> _BRIEF_
Could you please repeat the entries below word for word, with the images left out?
──────── RECORD SET ────────
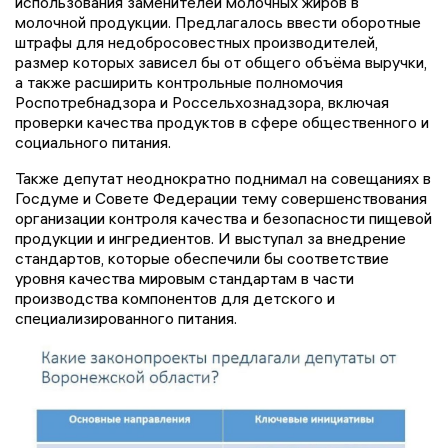
использования заменителей молочных жиров в
молочной продукции. Предлагалось ввести оборотные
штрафы для недобросовестных производителей,
размер которых зависел бы от общего объёма выручки,
а также расширить контрольные полномочия
Роспотребнадзора и Россельхознадзора, включая
проверки качества продуктов в сфере общественного и
социального питания.
Также депутат неоднократно поднимал на совещаниях в
Госдуме и Совете Федерации тему совершенствования
организации контроля качества и безопасности пищевой
продукции и ингредиентов. И выступал за внедрение
стандартов, которые обеспечили бы соответствие
уровня качества мировым стандартам в части
производства компонентов для детского и
специализированного питания.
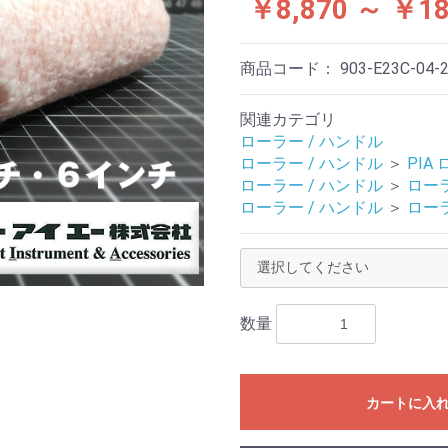
￥8,870 ～ ￥18
商品コード：
903-E23C-04-
関連カテゴリ
ローラー / ハンドル
ローラー / ハンドル
＞
PIA
ローラー / ハンドル
＞
ロー
ローラー / ハンドル
＞
ロー
数量
カートに入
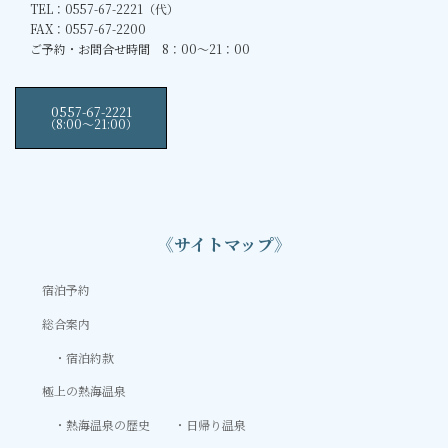
TEL：0557-67-2221（代）
FAX：0557-67-2200
ご予約・お問合せ時間 8：00～21：00
0557-67-2221
（8:00〜21:00）
《サイトマップ》
宿泊予約
総合案内
宿泊約款
極上の熱海温泉
熱海温泉の歴史
日帰り温泉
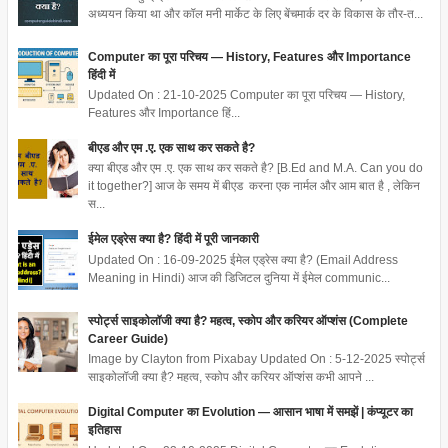
अध्ययन किया था और कॉल मनी मार्केट के लिए बेंचमार्क दर के विकास के तौर-त...
Computer का पूरा परिचय — History, Features और Importance
हिंदी में
Updated On : 21-10-2025 Computer का पूरा परिचय — History,
Features और Importance हिं...
बीएड और एम .ए. एक साथ कर सकते है?
क्या बीएड और एम .ए. एक साथ कर सकते है? [B.Ed and M.A. Can you do
it together?] आज के समय में बीएड करना एक नार्मल और आम बात है , लेकिन
स...
ईमेल एड्रेस क्या है? हिंदी में पूरी जानकारी
Updated On : 16-09-2025 ईमेल एड्रेस क्या है? (Email Address
Meaning in Hindi) आज की डिजिटल दुनिया में ईमेल communic...
स्पोर्ट्स साइकोलॉजी क्या है? महत्व, स्कोप और करियर ऑप्शंस (Complete
Career Guide)
Image by Clayton from Pixabay Updated On : 5-12-2025 स्पोर्ट्स
साइकोलॉजी क्या है? महत्व, स्कोप और करियर ऑप्शंस कभी आपने ...
Digital Computer का Evolution — आसान भाषा में समझें | कंप्यूटर का
इतिहास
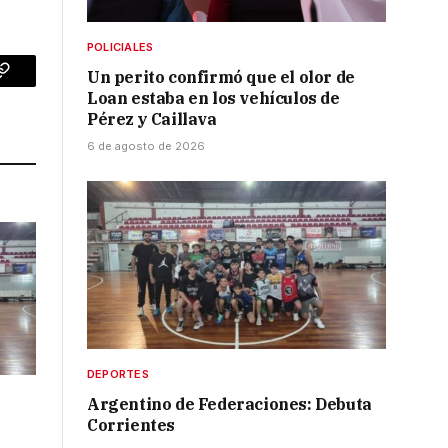
POLICIALES
Un perito confirmó que el olor de
p
Copy
Loan estaba en los vehículos de
Link
Pérez y Caillava
6 de agosto de 2026
DEPORTES
Argentino de Federaciones: Debuta
Corrientes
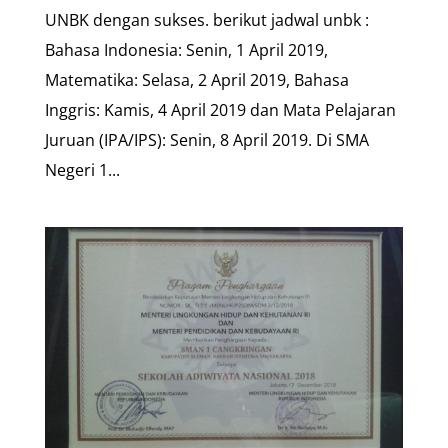
UNBK dengan sukses. berikut jadwal unbk :
Bahasa Indonesia: Senin, 1 April 2019,
Matematika: Selasa, 2 April 2019, Bahasa
Inggris: Kamis, 4 April 2019 dan Mata Pelajaran
Juruan (IPA/IPS): Senin, 8 April 2019. Di SMA
Negeri 1...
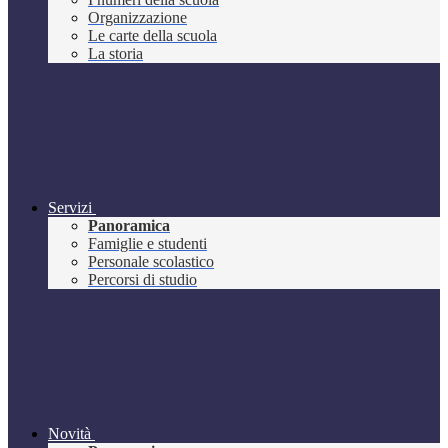
Organizzazione
Le carte della scuola
La storia
Servizi
Panoramica
Famiglie e studenti
Personale scolastico
Percorsi di studio
Novità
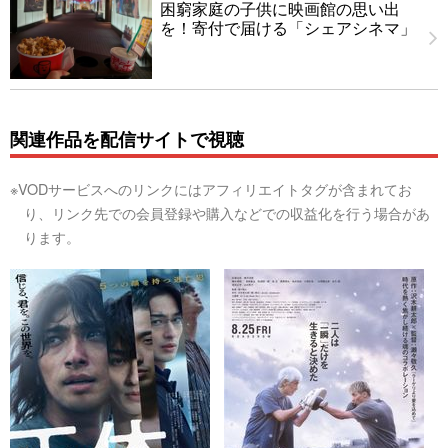
困窮家庭の子供に映画館の思い出
を！寄付で届ける「シェアシネマ」
関連作品を配信サイトで視聴
※VODサービスへのリンクにはアフィリエイトタグが含まれてお
り、リンク先での会員登録や購入などでの収益化を行う場合があ
ります。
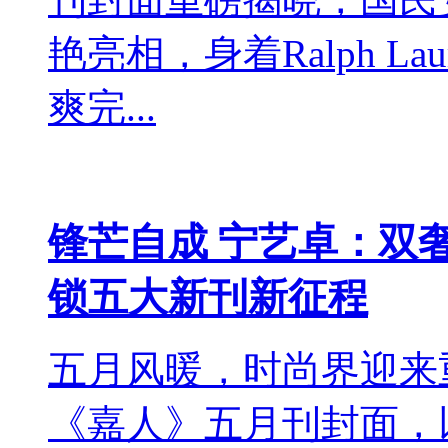
艳亮相，身着Ralph L
爽完...
锋芒自成 宁艺卓：双
锁五大新刊新征程
五月风暖，时尚界迎来
《嘉人》五月刊封面，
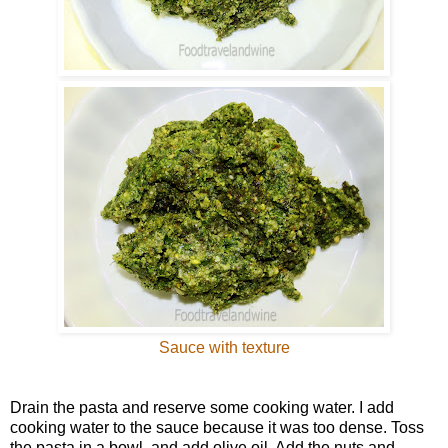
Sauce with texture
Drain the pasta and reserve some cooking water. I add
cooking water to the sauce because it was too dense. Toss
the pasta in a bowl, and add olive oil. Add the nuts and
────────
> _FINISHED TASK_
использования заменителей молочных жиров в
молочной продукции. Предлагалось ввести оборотные
штрафы для недобросовестных производителей,
размер которых зависел бы от общего объёма выручки,
а также расширить контрольные полномочия
Роспотребнадзора и Россельхознадзора, включая
проверки качества продуктов в сфере общественного и
социального питания.
Также депутат неоднократно поднимал на совещаниях в
Госдуме и Совете Федерации тему совершенствования
организации контроля качества и безопасности пищевой
продукции и ингредиентов. И выступал за внедрение
стандартов, которые обеспечили бы соответствие
уровня качества мировым стандартам в части
производства компонентов для детского и
специализированного питания.
￥8,870 ～ ￥18
商品コード：
903-E23C-04-
関連カテゴリ
ローラー / ハンドル
ローラー / ハンドル
＞
PIA
ローラー / ハンドル
＞
ロー
ローラー / ハンドル
＞
ロー
数量
カートに入
TEL：0557-67-2221（代）
FAX：0557-67-2200
ご予約・お問合せ時間 8：00～21：00
0557-67-2221
（8:00〜21:00）
《サイトマップ》
宿泊予約
総合案内
宿泊約款
極上の熱海温泉
熱海温泉の歴史
日帰り温泉
अध्ययन किया था और कॉल मनी मार्केट के लिए बेंचमार्क दर के विकास के तौर-त...
Computer का पूरा परिचय — History, Features और Importance
हिंदी में
Updated On : 21-10-2025 Computer का पूरा परिचय — History,
Features और Importance हिं...
बीएड और एम .ए. एक साथ कर सकते है?
क्या बीएड और एम .ए. एक साथ कर सकते है? [B.Ed and M.A. Can you do
it together?] आज के समय में बीएड करना एक नार्मल और आम बात है , लेकिन
स...
ईमेल एड्रेस क्या है? हिंदी में पूरी जानकारी
Updated On : 16-09-2025 ईमेल एड्रेस क्या है? (Email Address
Meaning in Hindi) आज की डिजिटल दुनिया में ईमेल communic...
स्पोर्ट्स साइकोलॉजी क्या है? महत्व, स्कोप और करियर ऑप्शंस (Complete
Career Guide)
Image by Clayton from Pixabay Updated On : 5-12-2025 स्पोर्ट्स
साइकोलॉजी क्या है? महत्व, स्कोप और करियर ऑप्शंस कभी आपने ...
Digital Computer का Evolution — आसान भाषा में समझें | कंप्यूटर का
इतिहास
POLICIALES
Un perito confirmó que el olor de
p
Copy
Loan estaba en los vehículos de
Link
Pérez y Caillava
6 de agosto de 2026
DEPORTES
Argentino de Federaciones: Debuta
Corrientes
UNBK dengan sukses. berikut jadwal unbk :
Bahasa Indonesia: Senin, 1 April 2019,
Matematika: Selasa, 2 April 2019, Bahasa
Inggris: Kamis, 4 April 2019 dan Mata Pelajaran
Juruan (IPA/IPS): Senin, 8 April 2019. Di SMA
Negeri 1...
Organizzazione
Le carte della scuola
La storia
Servizi
Panoramica
Famiglie e studenti
Personale scolastico
Percorsi di studio
Novità
困窮家庭の子供に映画館の思い出
を！寄付で届ける「シェアシネマ」
関連作品を配信サイトで視聴
※VODサービスへのリンクにはアフィリエイトタグが含まれてお
り、リンク先での会員登録や購入などでの収益化を行う場合があ
ります。
艳亮相，身着Ralph L
爽完...
锋芒自成 宁艺卓：双
锁五大新刊新征程
五月风暖，时尚界迎来
《嘉人》五月刊封面，
Sauce with texture
Drain the pasta and reserve some cooking water. I add
cooking water to the sauce because it was too dense. Toss
the pasta in a bowl, and add olive oil. Add the nuts and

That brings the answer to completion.